** What the task asks **
The records should be repeated word for word, pictures excluded.

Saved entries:
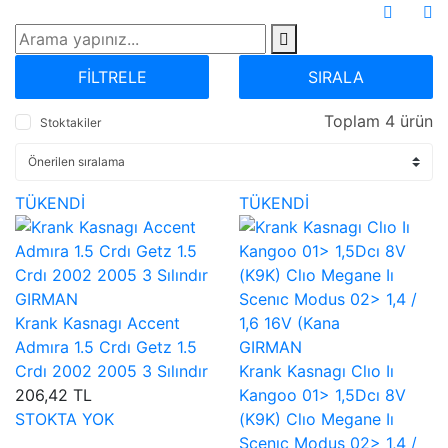
FİLTRELE
SIRALA
Toplam 4 ürün
Stoktakiler
TÜKENDİ
TÜKENDİ
GIRMAN
Krank Kasnagı Accent
Admıra 1.5 Crdı Getz 1.5
GIRMAN
Crdı 2002 2005 3 Sılındır
Krank Kasnagı Clıo Iı
206,42 TL
Kangoo 01> 1,5Dcı 8V
STOKTA YOK
(K9K) Clıo Megane Iı
Scenıc Modus 02> 1,4 /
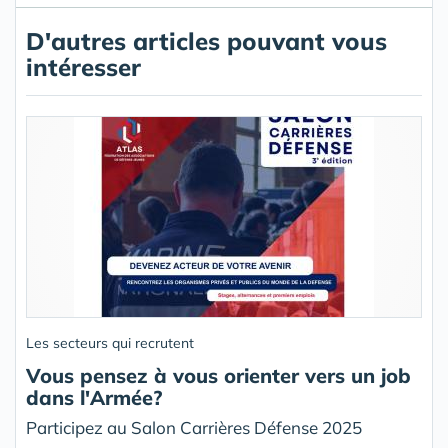
D'autres articles pouvant vous
intéresser
Les secteurs qui recrutent
Vous pensez à vous orienter vers un job
dans l'Armée?
Participez au Salon Carrières Défense 2025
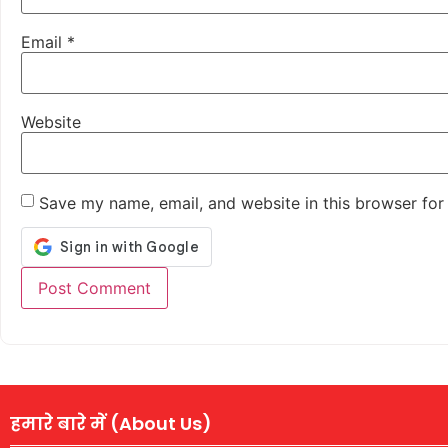
Email
*
Website
Save my name, email, and website in this browser for
हमारे बारे में (About Us)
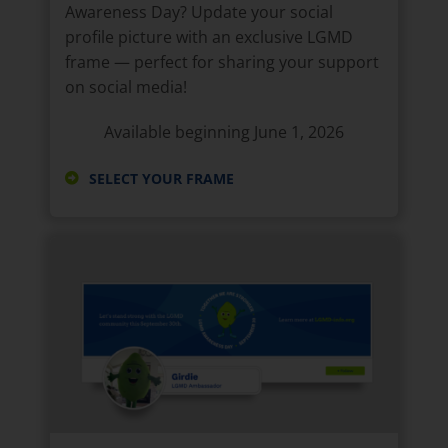
Awareness Day? Update your social
profile picture with an exclusive LGMD
frame — perfect for sharing your support
on social media!
Available beginning June 1, 2026
SELECT YOUR FRAME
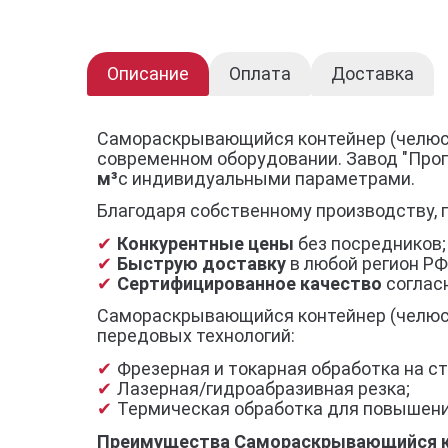
Описание
Оплата
Доставка
Самораскрывающийся контейнер (челюст
современном оборудовании. Завод "Про
м³
с индивидуальными параметрами.
Благодаря собственному производству, 
Конкурентные цены
без посредников;
Быструю доставку
в любой регион РФ
Сертифицированное качество
согласн
Самораскрывающийся контейнер (челюстн
передовых технологий:
Фрезерная и токарная обработка на ст
Лазерная/гидроабразивная резка;
Термическая обработка для повышени
Преимущества Самораскрывающийся кон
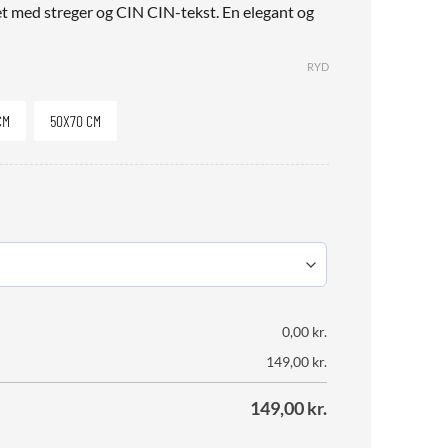
eret med streger og CIN CIN-tekst. En elegant og
RYD
CM
50X70 CM
0,00
kr.
149,00
kr.
149,00
kr.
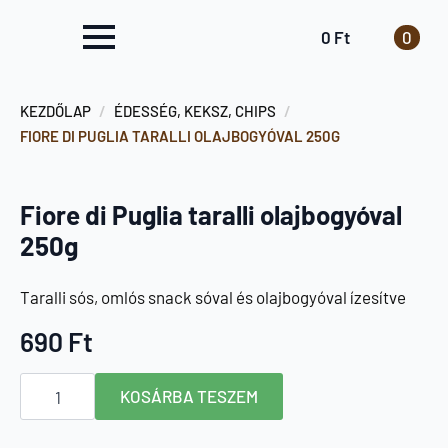
0
Ft
0
KEZDŐLAP
ÉDESSÉG, KEKSZ, CHIPS
FIORE DI PUGLIA TARALLI OLAJBOGYÓVAL 250G
Fiore di Puglia taralli olajbogyóval
250g
Taralli sós, omlós snack sóval és olajbogyóval ízesítve
690
Ft
Fiore
KOSÁRBA TESZEM
di
Puglia
taralli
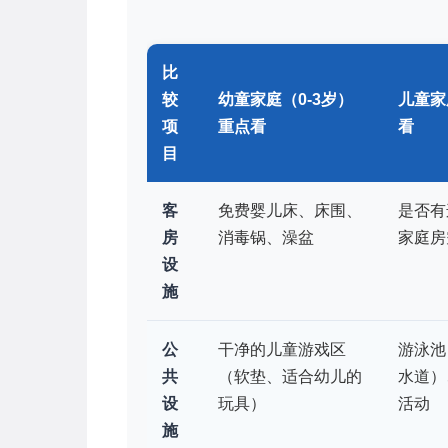
比
较
幼童家庭（0-3岁）
儿童家
项
重点看
看
目
客
免费婴儿床、床围、
是否有
房
消毒锅、澡盆
家庭房
设
施
公
干净的儿童游戏区
游泳池
共
（软垫、适合幼儿的
水道）
设
玩具）
活动
施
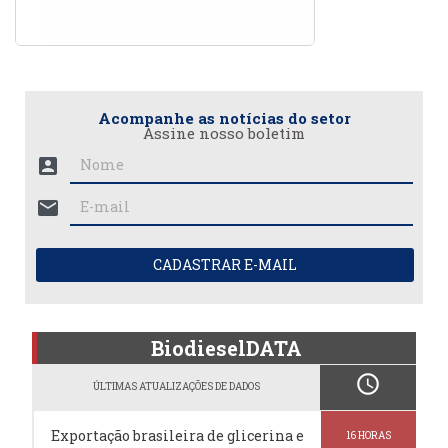
Acompanhe as notícias do setor
Assine nosso boletim
account_box
mail
CADASTRAR E-MAIL
BiodieselDATA
schedule
ÚLTIMAS ATUALIZAÇÕES DE DADOS
Exportação brasileira de glicerina e
16 HORAS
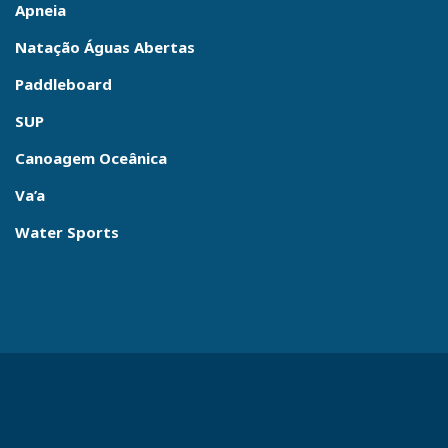
Apneia
Natação Águas Abertas
Paddleboard
SUP
Canoagem Oceânica
Va’a
Water Sports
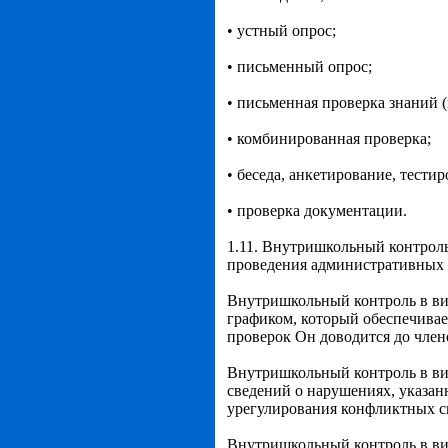
• устный опрос;
• письменный опрос;
• письменная проверка знаний (
• комбинированная проверка;
• беседа, анкетирование, тестир
• проверка документации.
1.11. Внутришкольный контроль
проведения административных 
Внутришкольный контроль в ви
графиком, который обеспечивае
проверок Он доводится до члено
Внутришкольный контроль в вид
сведений о нарушениях, указан
урегулирования конфликтных с
Внутришкольный контроль в вид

** Exercise result **
FİLTRELE
SIRALA
Toplam 4 ürün
Stoktakiler
TÜKENDİ
TÜKENDİ
GIRMAN
Krank Kasnagı Accent
Admıra 1.5 Crdı Getz 1.5
GIRMAN
Crdı 2002 2005 3 Sılındır
Krank Kasnagı Clıo Iı
206,42 TL
Kangoo 01> 1,5Dcı 8V
STOKTA YOK
(K9K) Clıo Megane Iı
Scenıc Modus 02> 1,4 /
D'autres articles pouvant vous
intéresser
Les secteurs qui recrutent
Vous pensez à vous orienter vers un job
dans l'Armée?
Participez au Salon Carrières Défense 2025
Email
*
Website
Save my name, email, and website in this browser for
हमारे बारे में (About Us)
Awareness Day? Update your social
profile picture with an exclusive LGMD
frame — perfect for sharing your support
on social media!
Available beginning June 1, 2026
SELECT YOUR FRAME
Описание
Оплата
Доставка
Самораскрывающийся контейнер (челюст
современном оборудовании. Завод "Про
м³
с индивидуальными параметрами.
Благодаря собственному производству, 
Конкурентные цены
без посредников;
Быструю доставку
в любой регион РФ
Сертифицированное качество
согласн
Самораскрывающийся контейнер (челюстн
передовых технологий:
Фрезерная и токарная обработка на ст
Лазерная/гидроабразивная резка;
Термическая обработка для повышени
Преимущества Самораскрывающийся кон
eret med streger og CIN CIN-tekst. En elegant og
RYD
CM
50X70 CM
0,00
kr.
149,00
kr.
149,00
kr.
0
Ft
0
KEZDŐLAP
ÉDESSÉG, KEKSZ, CHIPS
FIORE DI PUGLIA TARALLI OLAJBOGYÓVAL 250G
Fiore di Puglia taralli olajbogyóval
250g
Taralli sós, omlós snack sóval és olajbogyóval ízesítve
690
Ft
Fiore
KOSÁRBA TESZEM
di
Puglia
taralli
比
较
幼童家庭（0-3岁）
儿童家
项
重点看
看
目
客
免费婴儿床、床围、
是否有
房
消毒锅、澡盆
家庭房
设
施
公
干净的儿童游戏区
游泳池
共
（软垫、适合幼儿的
水道）
设
玩具）
活动
施
Acompanhe as notícias do setor
Assine nosso boletim
account_box
mail
CADASTRAR E-MAIL
BiodieselDATA
schedule
ÚLTIMAS ATUALIZAÇÕES DE DADOS
Exportação brasileira de glicerina e
16 HORAS
Apneia
Natação Águas Abertas
Paddleboard
SUP
Canoagem Oceânica
Va’a
Water Sports
• устный опрос;
• письменный опрос;
• письменная проверка знаний (
• комбинированная проверка;
• беседа, анкетирование, тестир
• проверка документации.
1.11. Внутришкольный контроль
проведения административных 
Внутришкольный контроль в ви
графиком, который обеспечивае
проверок Он доводится до члено
Внутришкольный контроль в вид
сведений о нарушениях, указан
урегулирования конфликтных с
Внутришкольный контроль в вид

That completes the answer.